Come chiedere il rimborso delle bollette

Secondo una circolare dell’Agenzia delle entrate, è necessario che le utenze rimborsabili riguardino immobili a uso abitativo posseduti o detenuti, sulla base di un titolo idoneo, dal dipendente, dal coniuge o dai suoi familiari, a prescindere che negli stessi abbiano o meno stabilito la residenza o il domicilio, a condizione che ne sostengano effettivamente le relative spese.
In sostanza, si stratta delle bollette che paghiamo a casa nostra o che sono a carico dei nostri familiari (figli, genitori e fratelli germani o unilaterali).
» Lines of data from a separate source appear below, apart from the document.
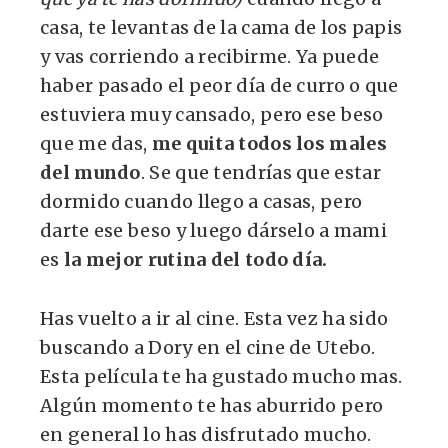
casa, te levantas de la cama de los papis
y vas corriendo a recibirme. Ya puede
haber pasado el peor día de curro o que
estuviera muy cansado, pero ese beso
que me das,
me quita todos los males
del mundo
. Se que tendrías que estar
dormido cuando llego a casas, pero
darte ese beso y luego dárselo a mami
es
la mejor rutina del todo día.
Has vuelto a ir al cine. Esta vez ha sido
buscando a Dory en el cine de Utebo.
Esta película te ha gustado mucho mas.
Algún momento te has aburrido pero
en general lo has disfrutado mucho.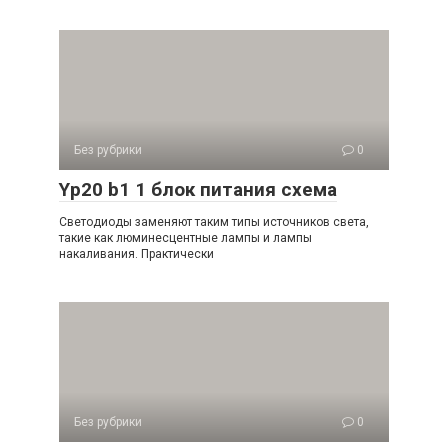
Без рубрики
0
Yp20 b1 1 блок питания схема
Светодиоды заменяют таким типы источников света,
такие как люминесцентные лампы и лампы
накаливания. Практически
Без рубрики
0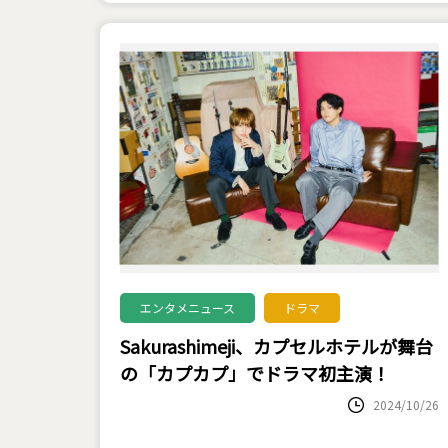
エンタメニュース
ドラマ
Sakurashimeji、カプセルホテルが舞台
の「カプカプ」でドラマ初主演！
2024/10/26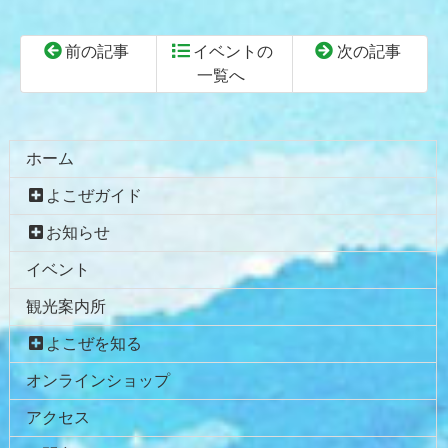
前の記事
イベントの
次の記事
一覧へ
コ
ペ
ン
ー
テ
ジ
ホーム
ン
の
よこぜガイド
ツ
先
本
頭
お知らせ
文
へ
イベント
の
戻
先
る
観光案内所
頭
へ
よこぜを知る
戻
オンラインショップ
る
アクセス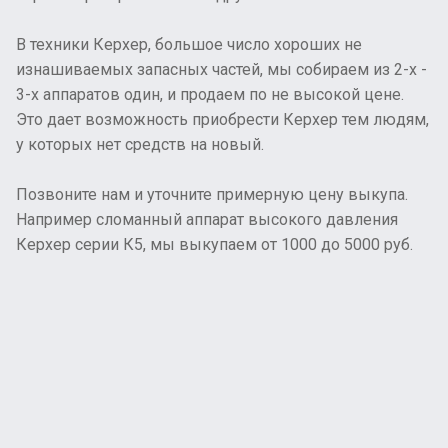
В техники Керхер, большое число хороших не
изнашиваемых запасных частей, мы собираем из 2-х -
3-х аппаратов один, и продаем по не высокой цене.
Это дает возможность приобрести Керхер тем людям,
у которых нет средств на новый.
Позвоните нам и уточните примерную цену выкупа.
Например сломанный аппарат высокого давления
Керхер серии К5, мы выкупаем от 1000 до 5000 руб.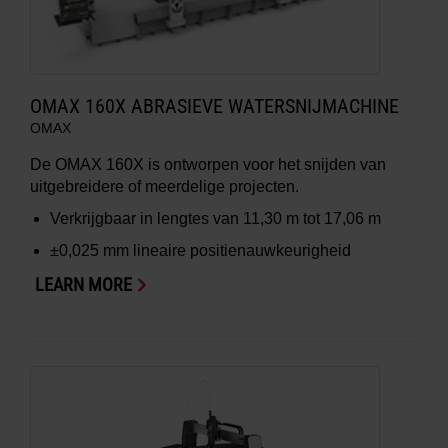
OMAX 160X ABRASIEVE WATERSNIJMACHINE
OMAX
De OMAX 160X is ontworpen voor het snijden van
uitgebreidere of meerdelige projecten.
Verkrijgbaar in lengtes van 11,30 m tot 17,06 m
±0,025 mm lineaire positienauwkeurigheid
LEARN MORE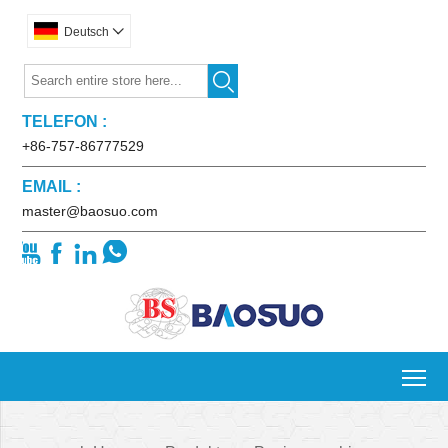
Deutsch


TELEFON :
+86-757-86777529
EMAIL :
master@baosuo.com




To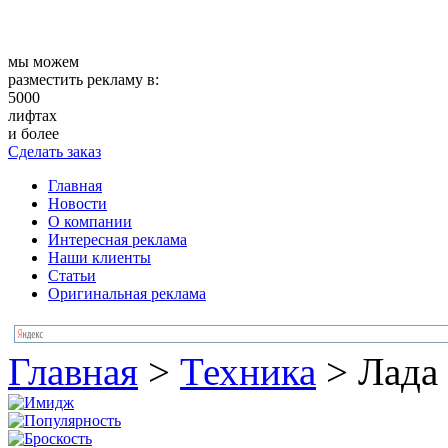
мы можем
разместить рекламу в:
5000
лифтах
и более
Сделать заказ
Главная
Новости
О компании
Интересная реклама
Наши клиенты
Статьи
Оригинальная реклама
Главная
>
Техника
>
Лада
Ai fini del rimborso delle spese di acqua, elettricità e gas il datore di lavoro deve acquisire e conservare, per eventuali controlli, la relativa documentazione fornita dal dipendente per giustificare la somma spesa e la sua inclusione nel limite dei 3.000 euro.
In alternativa, precisa l’Agenzia, il datore di lavoro può acquisire una dichiarazione sostitutiva di atto di notorietà.
In ogni caso il lavoratore dovrà conservare la documentazione per l’eventuale successivo controllo da parte dell’Amministrazione finanziaria.